Beijing is seeking to cool an overheating real estate property market with policies that encourage investors to instead place their investments in China’s rental market. But the policy shift is causing a sharp spike in housing rental prices, leading many middle-class Chinese to complain about ever-increasing living expenses.
In 11 major Chinese cities, housing rental prices rose by an average of over 20 percent in July, compared the same month a year ago, according to an Aug. 22 article by Chinese business newspaper 21st Century Business Herald, citing data from China’s housing website CityHouse.cn.
Surprisingly, the largest increase didn’t occur in the capital of Beijing; it ranked sixth place among the 11 cities, with an increase of 21.9 percent. Chengdu, the capital of southwestern China’s Sichuan Province, had the highest uptick, at more than 31 percent; followed by 30.7 percent for Guangzhou, a port city in southern China; and 30.5 percent for Shenzhen, a southern city that borders Hong Kong.
The spike in rental prices has made life difficult for many middle- and low-income workers, according to a widely circulated online article that sparked a great deal of discussion on Chinese social media. The article discussed the experience of Mr. Huang, a perfect example of the problem.
Huang’s landlord asked for a roughly 26 percent increase in rent to 24,000 yuan (about $3,500) from 19,000 yuan (about $2,800)—when his lease expired. He then went to a rental company for help in finding a new place to rent. When the company reached out to the same landlord, the landlord boosted the price again, to 28,000 yuan ($4,100), or an increase of about 47 percent from the initial rent price.
In July 2017, China’s National Development and Reform Commission (NDRC), along with eight other government agencies, issued a joint announcement to encourage state-run and private housing rental companies to speed up their development in major cities. The announcement also encouraged Chinese real estate companies to expand their businesses into the rental market.
On July 31, China’s Politburo, a 25-member group of the Chinese Communist Party’s most elite officials, held a meeting to discuss the nation’s economic policies. One of the directives issued at the conclusion of the meeting was to further regulate the real estate market and to curb rising housing prices. Economists have long predicted that a housing bubble is set to burst if the market continues to overheat.
Recently, Chinese authorities have taken concrete actions to rein in housing prices. Chinese officials in five cities—Haikou and Sanya in southern China’s Hainan Province, Yantai in eastern China’s Shandong Province, Yichang in northern China’s Hebei Province, and Yangzhou in coastal China’s Jiangsu Province—were questioned by China’s Ministry of Housing and Urban Rural Development on Aug. 17, according to an Aug. 21 article on the Chinese Communist Party-run news portal China.cn.org.
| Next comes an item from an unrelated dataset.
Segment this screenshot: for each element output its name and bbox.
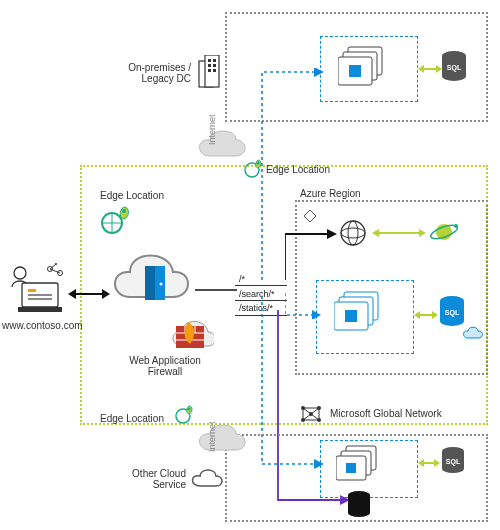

Central authorities asked that those officials take steps to combat housing speculation.
So far, prices are still going up in the real estate market. According to data released by China’s National Bureau of Statistics on Aug. 15, 65 cities saw prices in new housing (as opposed to homes that were resold before) increase in July compared to a month earlier, out of a total of 70 mid-sized and large cities. Only three cities—Shanghai; Nanjing, the capital of Jiangsu; and Quanzhou, a city in southern China’s Fujian Province—saw a drop.
Some people are now choosing to invest in the home rental market instead, which has led to the growth of two different types of housing rental companies.
The first type is Chinese rental apartment firms that issue rental asset-backed securities (ABS). These are similar to the real estate investment trusts (REITs) in the United States. However, the lack of rules of regulations in place for REITs in China has led to many calling China’s ABS “quasi-REITs.”
REITs, similar in concept to mutual funds, allow investors to buy shares of a company that owns a portfolio of properties, without having to buy or finance the property. Rent and income generated from these properties are in turn paid to the company’s investors in the form of dividends.
Some Chinese real estate companies have expanded their businesses into ABS. For example, in May, the Shanghai Stock Exchange gave the green light for Evergrande, China’s second-biggest real estate developer by sales, to issue 10 billion yuan (about $1.5 billion) worth of ABS linked to rental apartments, according to Mingtiandi, a real estate news website.
The second type is a traditional rental-management company. These firms manage housing units in bulk and offer renters a percentage discount in rent—if they are willing to take a lease out for a set period of time in advance, such as a year or two.
In Beijing, the competition between Chinese rental apartment firms has grown fierce, with firms trying to outbid one another for housing sources.
For example, Mr. Chen (a pseudonym), said he offered his about 4,260-square-feet residential unit to a rental housing management company after the company outbid a competitor, according to an Aug. 18 article by Chinese newspaper Southern Weekly. Mr. Chen said the company offered to rent out his place at a price of 10,800 yuan (about $1,586) per month, about 3,300 yuan (about $484) higher than his expectation.